**Document layout detection data**:
===============

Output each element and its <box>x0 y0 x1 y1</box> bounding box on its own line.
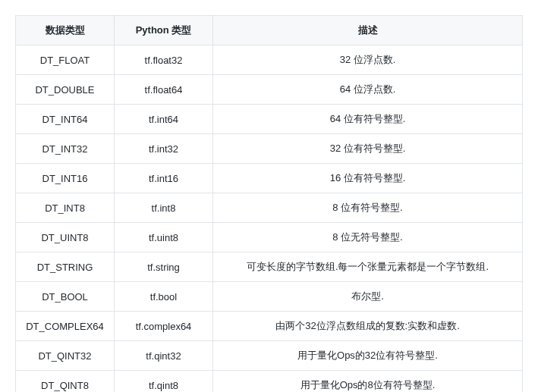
cell-description: 8 位有符号整型. <box>213 193 523 223</box>
cell-python: tf.int32 <box>115 134 213 164</box>
table-body: DT_FLOATtf.float3232 位浮点数.DT_DOUBLEtf.fl… <box>16 45 523 393</box>
cell-python: tf.int16 <box>115 164 213 193</box>
header-python: Python 类型 <box>115 16 213 45</box>
cell-description: 32 位有符号整型. <box>213 134 523 164</box>
cell-python: tf.bool <box>115 282 213 312</box>
cell-python: tf.int64 <box>115 105 213 134</box>
cell-description: 32 位浮点数. <box>213 45 523 75</box>
table-row: DT_QINT32tf.qint32用于量化Ops的32位有符号整型. <box>16 341 523 371</box>
table-row: DT_INT64tf.int6464 位有符号整型. <box>16 105 523 134</box>
cell-description: 16 位有符号整型. <box>213 164 523 193</box>
table-row: DT_INT16tf.int1616 位有符号整型. <box>16 164 523 193</box>
table-row: DT_QINT8tf.qint8用于量化Ops的8位有符号整型. <box>16 371 523 393</box>
table-row: DT_BOOLtf.bool布尔型. <box>16 282 523 312</box>
cell-datatype: DT_UINT8 <box>16 223 115 252</box>
cell-datatype: DT_DOUBLE <box>16 75 115 105</box>
table-row: DT_INT32tf.int3232 位有符号整型. <box>16 134 523 164</box>
table-row: DT_FLOATtf.float3232 位浮点数. <box>16 45 523 75</box>
cell-datatype: DT_QINT32 <box>16 341 115 371</box>
datatype-table: 数据类型 Python 类型 描述 DT_FLOATtf.float3232 位… <box>15 15 523 392</box>
table-row: DT_INT8tf.int88 位有符号整型. <box>16 193 523 223</box>
cell-datatype: DT_STRING <box>16 252 115 282</box>
cell-description: 64 位浮点数. <box>213 75 523 105</box>
cell-datatype: DT_FLOAT <box>16 45 115 75</box>
cell-datatype: DT_COMPLEX64 <box>16 312 115 341</box>
table-header-row: 数据类型 Python 类型 描述 <box>16 16 523 45</box>
cell-description: 布尔型. <box>213 282 523 312</box>
cell-python: tf.uint8 <box>115 223 213 252</box>
cell-datatype: DT_BOOL <box>16 282 115 312</box>
cell-description: 可变长度的字节数组.每一个张量元素都是一个字节数组. <box>213 252 523 282</box>
table-row: DT_COMPLEX64tf.complex64由两个32位浮点数组成的复数:实… <box>16 312 523 341</box>
cell-datatype: DT_INT16 <box>16 164 115 193</box>
cell-description: 由两个32位浮点数组成的复数:实数和虚数. <box>213 312 523 341</box>
cell-python: tf.float32 <box>115 45 213 75</box>
header-description: 描述 <box>213 16 523 45</box>
cell-python: tf.float64 <box>115 75 213 105</box>
cell-description: 8 位无符号整型. <box>213 223 523 252</box>
table-row: DT_UINT8tf.uint88 位无符号整型. <box>16 223 523 252</box>
table-row: DT_STRINGtf.string可变长度的字节数组.每一个张量元素都是一个字… <box>16 252 523 282</box>
cell-datatype: DT_INT64 <box>16 105 115 134</box>
cell-python: tf.complex64 <box>115 312 213 341</box>
cell-python: tf.qint8 <box>115 371 213 393</box>
cell-description: 64 位有符号整型. <box>213 105 523 134</box>
cell-python: tf.qint32 <box>115 341 213 371</box>
cell-datatype: DT_INT8 <box>16 193 115 223</box>
cell-python: tf.int8 <box>115 193 213 223</box>
cell-python: tf.string <box>115 252 213 282</box>
cell-description: 用于量化Ops的32位有符号整型. <box>213 341 523 371</box>
table-row: DT_DOUBLEtf.float6464 位浮点数. <box>16 75 523 105</box>
cell-datatype: DT_QINT8 <box>16 371 115 393</box>
header-datatype: 数据类型 <box>16 16 115 45</box>
cell-datatype: DT_INT32 <box>16 134 115 164</box>
cell-description: 用于量化Ops的8位有符号整型. <box>213 371 523 393</box>
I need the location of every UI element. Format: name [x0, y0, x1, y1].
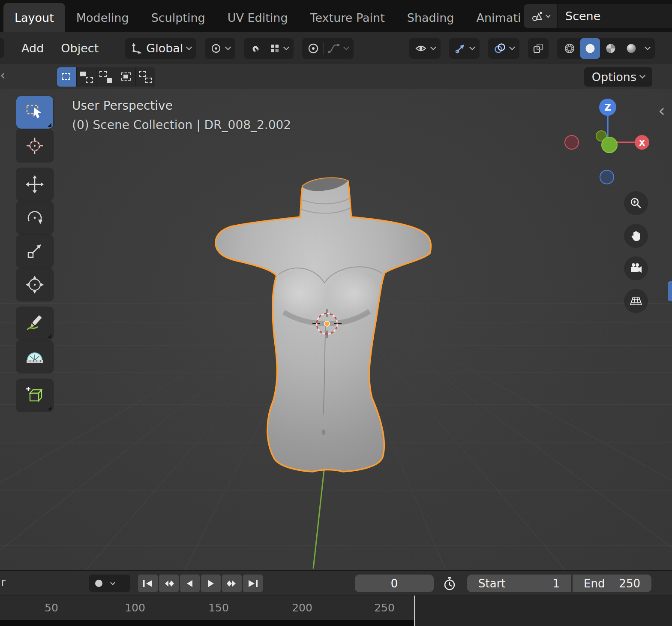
active-object-label: (0) Scene Collection | DR_008_2.002 [72, 115, 291, 135]
xray-toggle[interactable] [528, 38, 549, 59]
select-mode-subtract[interactable] [96, 67, 116, 87]
gizmo-axis-y [602, 137, 617, 153]
viewport-3d[interactable]: User Perspective (0) Scene Collection | … [0, 89, 672, 570]
transform-orientation-dropdown[interactable]: Global [125, 38, 196, 59]
timeline-ruler[interactable]: 50 100 150 200 250 [0, 595, 672, 626]
hand-icon [630, 229, 642, 242]
torso-mesh[interactable] [216, 178, 431, 472]
zoom-icon [630, 197, 642, 210]
material-sphere-icon [605, 42, 617, 54]
jump-to-start-button[interactable] [138, 575, 158, 592]
proportional-editing-toggle[interactable] [307, 42, 319, 54]
falloff-dropdown[interactable] [327, 43, 340, 54]
zoom-button[interactable] [624, 191, 648, 215]
select-mode-group [57, 67, 155, 87]
sidebar-tab-handle[interactable] [668, 281, 672, 301]
shading-wireframe-button[interactable] [560, 38, 579, 59]
shading-rendered-button[interactable] [621, 38, 641, 59]
view-name-label: User Perspective [72, 96, 291, 115]
shading-solid-button[interactable] [580, 38, 600, 59]
prev-keyframe-button[interactable] [159, 575, 179, 592]
snap-toggle[interactable] [249, 42, 261, 54]
falloff-curve-icon [327, 43, 340, 54]
scene-name-field[interactable]: Scene [557, 4, 672, 28]
wireframe-sphere-icon [564, 42, 576, 54]
select-box-icon [25, 102, 45, 122]
pivot-point-icon [210, 42, 222, 54]
end-frame-field[interactable]: End 250 [573, 575, 651, 592]
camera-view-button[interactable] [624, 256, 648, 280]
viewport-info: User Perspective (0) Scene Collection | … [72, 96, 291, 135]
perspective-toggle-button[interactable] [624, 289, 648, 313]
play-button[interactable] [201, 575, 221, 592]
snap-settings-dropdown[interactable] [269, 43, 280, 54]
tab-modeling[interactable]: Modeling [65, 3, 140, 32]
editor-type-button-partial[interactable] [0, 38, 4, 58]
tool-measure[interactable] [16, 340, 53, 373]
tool-annotate[interactable] [16, 307, 53, 340]
options-dropdown[interactable]: Options [584, 67, 652, 87]
tool-select-box[interactable] [16, 96, 53, 129]
shading-dropdown[interactable] [645, 44, 651, 50]
workspace-tab-bar: Layout Modeling Sculpting UV Editing Tex… [0, 0, 672, 32]
tool-transform[interactable] [16, 268, 53, 301]
select-mode-set[interactable] [57, 67, 76, 87]
proportional-editing-group [302, 38, 354, 59]
tab-uv-editing[interactable]: UV Editing [216, 3, 299, 32]
tab-sculpting[interactable]: Sculpting [140, 3, 216, 32]
object-type-visibility-dropdown[interactable] [409, 38, 441, 59]
chevron-down-icon [110, 580, 115, 585]
play-reverse-button[interactable] [180, 575, 200, 592]
overlays-icon [493, 42, 506, 54]
add-menu[interactable]: Add [13, 38, 52, 58]
move-icon [25, 175, 45, 194]
scene-selector[interactable]: Scene [524, 4, 672, 28]
measure-protractor-icon [25, 347, 45, 367]
tool-move[interactable] [16, 168, 53, 201]
tab-texture-paint[interactable]: Texture Paint [299, 3, 396, 32]
next-keyframe-button[interactable] [222, 575, 242, 592]
tool-scale[interactable] [16, 235, 53, 268]
viewport-header: Add Object Global [0, 32, 672, 64]
proportional-editing-icon [307, 42, 319, 54]
object-menu[interactable]: Object [52, 38, 107, 58]
tab-layout[interactable]: Layout [3, 3, 65, 32]
jump-to-end-button[interactable] [243, 575, 263, 592]
pan-button[interactable] [624, 224, 648, 248]
scrollbar-track[interactable] [0, 620, 414, 626]
gizmo-axis-z-neg [600, 170, 614, 184]
auto-keying-record-icon[interactable] [95, 580, 102, 587]
tab-animation[interactable]: Animati [465, 3, 532, 32]
tool-add-cube[interactable] [16, 379, 53, 412]
select-mode-extend[interactable] [77, 67, 96, 87]
divider [265, 42, 265, 54]
show-overlays-dropdown[interactable] [488, 38, 519, 59]
scene-browse-button[interactable] [524, 4, 557, 28]
select-mode-intersect[interactable] [136, 67, 155, 87]
collapse-arrow-left[interactable]: ‹ [0, 67, 6, 83]
ruler-tick: 150 [208, 602, 229, 614]
tool-shelf [16, 96, 53, 412]
rendered-sphere-icon [625, 42, 637, 54]
transform-icon [25, 275, 45, 295]
end-frame-label: End [584, 577, 605, 590]
shading-mode-group [557, 38, 655, 59]
collapse-arrow-right[interactable]: ‹ [658, 102, 665, 119]
navel [322, 430, 326, 435]
select-mode-invert[interactable] [116, 67, 135, 87]
current-frame-field[interactable]: 0 [355, 575, 434, 592]
rotate-icon [25, 208, 45, 228]
tool-cursor[interactable] [16, 129, 53, 162]
xray-icon [532, 42, 544, 54]
tool-rotate[interactable] [16, 202, 53, 234]
pivot-point-dropdown[interactable] [205, 38, 235, 59]
shading-material-button[interactable] [601, 38, 621, 59]
auto-keying-control[interactable] [89, 575, 130, 592]
preview-range-toggle[interactable] [443, 576, 456, 593]
start-frame-field[interactable]: Start 1 [467, 575, 571, 592]
gizmo-icon [454, 42, 466, 54]
tab-shading[interactable]: Shading [396, 3, 465, 32]
chevron-down-icon [509, 44, 515, 50]
navigation-gizmo[interactable]: Z X [556, 94, 659, 193]
show-gizmo-dropdown[interactable] [449, 38, 480, 59]
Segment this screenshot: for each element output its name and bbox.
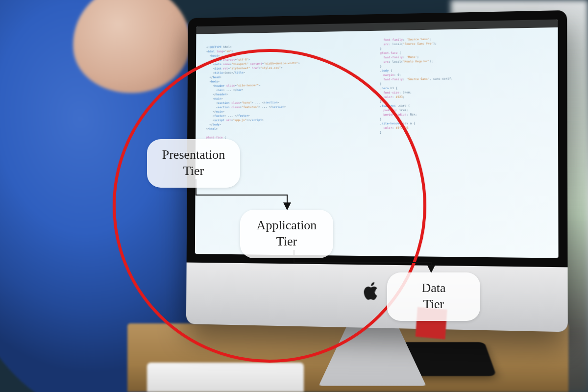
tier-label: Tier xyxy=(161,163,226,179)
tier-node-data: Data Tier xyxy=(387,272,480,321)
tier-label: Tier xyxy=(254,234,319,250)
macos-menubar xyxy=(196,20,558,34)
tier-label: Tier xyxy=(401,296,466,313)
tier-label: Presentation xyxy=(161,147,226,163)
tier-node-presentation: Presentation Tier xyxy=(147,139,240,188)
scene: <!DOCTYPE html> <html lang="en"> <head> … xyxy=(0,0,588,392)
tier-label: Data xyxy=(401,280,466,296)
tier-node-application: Application Tier xyxy=(240,210,333,258)
emphasis-circle xyxy=(113,49,426,363)
tier-label: Application xyxy=(254,218,319,234)
keyboard xyxy=(147,363,304,392)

===============

**TO DO**: Beginning at the line that contains "Segment this screenshot: for" and ending at the last line of the data, return each line exactly; no picture belongs in the copy.

**OUTPUT**:
Segment this screenshot: for each element output its name and bbox.
tier-label: Tier xyxy=(161,163,226,179)
tier-node-data: Data Tier xyxy=(387,272,480,321)
tier-label: Tier xyxy=(254,234,319,250)
macos-menubar xyxy=(196,20,558,34)
tier-label: Tier xyxy=(401,296,466,313)
tier-label: Presentation xyxy=(161,147,226,163)
tier-node-presentation: Presentation Tier xyxy=(147,139,240,188)
scene: <!DOCTYPE html> <html lang="en"> <head> … xyxy=(0,0,588,392)
tier-label: Data xyxy=(401,280,466,296)
tier-node-application: Application Tier xyxy=(240,210,333,258)
emphasis-circle xyxy=(113,49,426,363)
tier-label: Application xyxy=(254,218,319,234)
keyboard xyxy=(147,363,304,392)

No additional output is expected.